[Exercise goal] Print the records below once again, exactly as they were given.

Stored records:

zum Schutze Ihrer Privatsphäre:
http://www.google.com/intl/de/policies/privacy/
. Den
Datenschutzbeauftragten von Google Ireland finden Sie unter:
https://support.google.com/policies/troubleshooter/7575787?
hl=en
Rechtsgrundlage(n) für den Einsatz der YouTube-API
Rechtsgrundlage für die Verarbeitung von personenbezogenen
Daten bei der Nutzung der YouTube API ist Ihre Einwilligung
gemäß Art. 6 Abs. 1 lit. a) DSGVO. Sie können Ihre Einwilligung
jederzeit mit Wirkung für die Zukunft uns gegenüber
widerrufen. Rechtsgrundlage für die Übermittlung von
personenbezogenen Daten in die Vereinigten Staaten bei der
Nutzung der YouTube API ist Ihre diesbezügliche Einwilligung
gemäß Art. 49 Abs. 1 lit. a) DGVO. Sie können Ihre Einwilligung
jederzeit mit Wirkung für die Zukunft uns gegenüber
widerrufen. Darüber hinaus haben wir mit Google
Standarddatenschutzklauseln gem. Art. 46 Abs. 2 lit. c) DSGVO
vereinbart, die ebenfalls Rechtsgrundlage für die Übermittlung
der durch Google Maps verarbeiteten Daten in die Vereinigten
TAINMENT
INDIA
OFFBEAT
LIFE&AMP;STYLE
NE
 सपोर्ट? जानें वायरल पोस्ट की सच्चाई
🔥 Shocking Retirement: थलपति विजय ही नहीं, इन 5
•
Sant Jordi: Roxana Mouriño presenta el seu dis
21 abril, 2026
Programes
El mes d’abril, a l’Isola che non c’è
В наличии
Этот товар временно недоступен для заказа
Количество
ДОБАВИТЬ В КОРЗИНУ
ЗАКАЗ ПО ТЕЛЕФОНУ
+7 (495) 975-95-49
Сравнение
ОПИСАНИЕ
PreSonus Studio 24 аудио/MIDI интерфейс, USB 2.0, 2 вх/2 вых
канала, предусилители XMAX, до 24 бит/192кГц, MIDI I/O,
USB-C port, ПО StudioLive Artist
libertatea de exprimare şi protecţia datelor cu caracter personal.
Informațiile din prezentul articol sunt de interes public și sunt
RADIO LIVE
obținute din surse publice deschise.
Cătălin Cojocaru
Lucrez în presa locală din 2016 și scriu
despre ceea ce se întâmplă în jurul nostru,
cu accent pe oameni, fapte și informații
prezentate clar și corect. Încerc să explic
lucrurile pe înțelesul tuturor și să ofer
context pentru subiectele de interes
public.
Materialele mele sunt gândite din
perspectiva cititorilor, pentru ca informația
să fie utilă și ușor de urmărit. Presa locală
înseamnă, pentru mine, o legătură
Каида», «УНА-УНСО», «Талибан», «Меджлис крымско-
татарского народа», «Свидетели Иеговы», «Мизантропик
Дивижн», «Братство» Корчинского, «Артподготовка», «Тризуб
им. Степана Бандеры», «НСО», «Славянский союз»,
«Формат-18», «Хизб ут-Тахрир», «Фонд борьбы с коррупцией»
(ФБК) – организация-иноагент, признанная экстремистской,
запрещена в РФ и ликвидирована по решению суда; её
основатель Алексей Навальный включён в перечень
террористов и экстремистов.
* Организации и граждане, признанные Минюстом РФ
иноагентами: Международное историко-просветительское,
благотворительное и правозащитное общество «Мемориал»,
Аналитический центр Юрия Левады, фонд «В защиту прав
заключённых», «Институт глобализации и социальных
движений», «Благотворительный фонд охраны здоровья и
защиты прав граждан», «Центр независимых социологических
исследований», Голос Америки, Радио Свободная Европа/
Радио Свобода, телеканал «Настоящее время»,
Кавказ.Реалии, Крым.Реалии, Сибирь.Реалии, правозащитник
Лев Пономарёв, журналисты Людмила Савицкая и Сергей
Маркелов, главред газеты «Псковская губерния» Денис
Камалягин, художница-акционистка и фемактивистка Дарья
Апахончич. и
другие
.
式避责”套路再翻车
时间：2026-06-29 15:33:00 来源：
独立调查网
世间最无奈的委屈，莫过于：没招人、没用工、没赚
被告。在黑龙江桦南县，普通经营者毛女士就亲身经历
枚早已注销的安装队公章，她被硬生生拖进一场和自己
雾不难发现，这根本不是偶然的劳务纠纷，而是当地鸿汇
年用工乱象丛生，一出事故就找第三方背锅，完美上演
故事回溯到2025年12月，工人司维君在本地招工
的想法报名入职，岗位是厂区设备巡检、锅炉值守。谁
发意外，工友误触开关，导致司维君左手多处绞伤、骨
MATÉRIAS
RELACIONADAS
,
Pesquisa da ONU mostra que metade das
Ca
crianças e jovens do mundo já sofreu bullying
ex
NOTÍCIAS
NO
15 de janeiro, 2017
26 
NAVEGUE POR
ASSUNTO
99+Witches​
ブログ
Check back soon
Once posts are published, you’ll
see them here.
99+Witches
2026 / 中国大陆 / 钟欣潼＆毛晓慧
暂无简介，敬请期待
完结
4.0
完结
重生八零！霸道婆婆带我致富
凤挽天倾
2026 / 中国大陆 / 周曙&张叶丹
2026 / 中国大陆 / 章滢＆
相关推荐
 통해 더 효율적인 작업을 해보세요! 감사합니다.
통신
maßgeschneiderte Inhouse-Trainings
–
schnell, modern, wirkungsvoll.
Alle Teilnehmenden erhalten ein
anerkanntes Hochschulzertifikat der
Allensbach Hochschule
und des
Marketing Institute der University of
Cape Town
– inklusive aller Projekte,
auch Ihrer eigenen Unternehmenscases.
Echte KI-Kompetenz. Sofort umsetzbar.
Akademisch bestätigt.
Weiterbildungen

[Exercise answer]
zum Schutze Ihrer Privatsphäre:
http://www.google.com/intl/de/policies/privacy/
. Den
Datenschutzbeauftragten von Google Ireland finden Sie unter:
https://support.google.com/policies/troubleshooter/7575787?
hl=en
Rechtsgrundlage(n) für den Einsatz der YouTube-API
Rechtsgrundlage für die Verarbeitung von personenbezogenen
Daten bei der Nutzung der YouTube API ist Ihre Einwilligung
gemäß Art. 6 Abs. 1 lit. a) DSGVO. Sie können Ihre Einwilligung
jederzeit mit Wirkung für die Zukunft uns gegenüber
widerrufen. Rechtsgrundlage für die Übermittlung von
personenbezogenen Daten in die Vereinigten Staaten bei der
Nutzung der YouTube API ist Ihre diesbezügliche Einwilligung
gemäß Art. 49 Abs. 1 lit. a) DGVO. Sie können Ihre Einwilligung
jederzeit mit Wirkung für die Zukunft uns gegenüber
widerrufen. Darüber hinaus haben wir mit Google
Standarddatenschutzklauseln gem. Art. 46 Abs. 2 lit. c) DSGVO
vereinbart, die ebenfalls Rechtsgrundlage für die Übermittlung
der durch Google Maps verarbeiteten Daten in die Vereinigten
TAINMENT
INDIA
OFFBEAT
LIFE&AMP;STYLE
NE
 सपोर्ट? जानें वायरल पोस्ट की सच्चाई
🔥 Shocking Retirement: थलपति विजय ही नहीं, इन 5
•
Sant Jordi: Roxana Mouriño presenta el seu dis
21 abril, 2026
Programes
El mes d’abril, a l’Isola che non c’è
В наличии
Этот товар временно недоступен для заказа
Количество
ДОБАВИТЬ В КОРЗИНУ
ЗАКАЗ ПО ТЕЛЕФОНУ
+7 (495) 975-95-49
Сравнение
ОПИСАНИЕ
PreSonus Studio 24 аудио/MIDI интерфейс, USB 2.0, 2 вх/2 вых
канала, предусилители XMAX, до 24 бит/192кГц, MIDI I/O,
USB-C port, ПО StudioLive Artist
libertatea de exprimare şi protecţia datelor cu caracter personal.
Informațiile din prezentul articol sunt de interes public și sunt
RADIO LIVE
obținute din surse publice deschise.
Cătălin Cojocaru
Lucrez în presa locală din 2016 și scriu
despre ceea ce se întâmplă în jurul nostru,
cu accent pe oameni, fapte și informații
prezentate clar și corect. Încerc să explic
lucrurile pe înțelesul tuturor și să ofer
context pentru subiectele de interes
public.
Materialele mele sunt gândite din
perspectiva cititorilor, pentru ca informația
să fie utilă și ușor de urmărit. Presa locală
înseamnă, pentru mine, o legătură
Каида», «УНА-УНСО», «Талибан», «Меджлис крымско-
татарского народа», «Свидетели Иеговы», «Мизантропик
Дивижн», «Братство» Корчинского, «Артподготовка», «Тризуб
им. Степана Бандеры», «НСО», «Славянский союз»,
«Формат-18», «Хизб ут-Тахрир», «Фонд борьбы с коррупцией»
(ФБК) – организация-иноагент, признанная экстремистской,
запрещена в РФ и ликвидирована по решению суда; её
основатель Алексей Навальный включён в перечень
террористов и экстремистов.
* Организации и граждане, признанные Минюстом РФ
иноагентами: Международное историко-просветительское,
благотворительное и правозащитное общество «Мемориал»,
Аналитический центр Юрия Левады, фонд «В защиту прав
заключённых», «Институт глобализации и социальных
движений», «Благотворительный фонд охраны здоровья и
защиты прав граждан», «Центр независимых социологических
исследований», Голос Америки, Радио Свободная Европа/
Радио Свобода, телеканал «Настоящее время»,
Кавказ.Реалии, Крым.Реалии, Сибирь.Реалии, правозащитник
Лев Пономарёв, журналисты Людмила Савицкая и Сергей
Маркелов, главред газеты «Псковская губерния» Денис
Камалягин, художница-акционистка и фемактивистка Дарья
Апахончич. и
другие
.
式避责”套路再翻车
时间：2026-06-29 15:33:00 来源：
独立调查网
世间最无奈的委屈，莫过于：没招人、没用工、没赚
被告。在黑龙江桦南县，普通经营者毛女士就亲身经历
枚早已注销的安装队公章，她被硬生生拖进一场和自己
雾不难发现，这根本不是偶然的劳务纠纷，而是当地鸿汇
年用工乱象丛生，一出事故就找第三方背锅，完美上演
故事回溯到2025年12月，工人司维君在本地招工
的想法报名入职，岗位是厂区设备巡检、锅炉值守。谁
发意外，工友误触开关，导致司维君左手多处绞伤、骨
MATÉRIAS
RELACIONADAS
,
Pesquisa da ONU mostra que metade das
Ca
crianças e jovens do mundo já sofreu bullying
ex
NOTÍCIAS
NO
15 de janeiro, 2017
26 
NAVEGUE POR
ASSUNTO
99+Witches​
ブログ
Check back soon
Once posts are published, you’ll
see them here.
99+Witches
2026 / 中国大陆 / 钟欣潼＆毛晓慧
暂无简介，敬请期待
完结
4.0
完结
重生八零！霸道婆婆带我致富
凤挽天倾
2026 / 中国大陆 / 周曙&张叶丹
2026 / 中国大陆 / 章滢＆
相关推荐
 통해 더 효율적인 작업을 해보세요! 감사합니다.
통신
maßgeschneiderte Inhouse-Trainings
–
schnell, modern, wirkungsvoll.
Alle Teilnehmenden erhalten ein
anerkanntes Hochschulzertifikat der
Allensbach Hochschule
und des
Marketing Institute der University of
Cape Town
– inklusive aller Projekte,
auch Ihrer eigenen Unternehmenscases.
Echte KI-Kompetenz. Sofort umsetzbar.
Akademisch bestätigt.
Weiterbildungen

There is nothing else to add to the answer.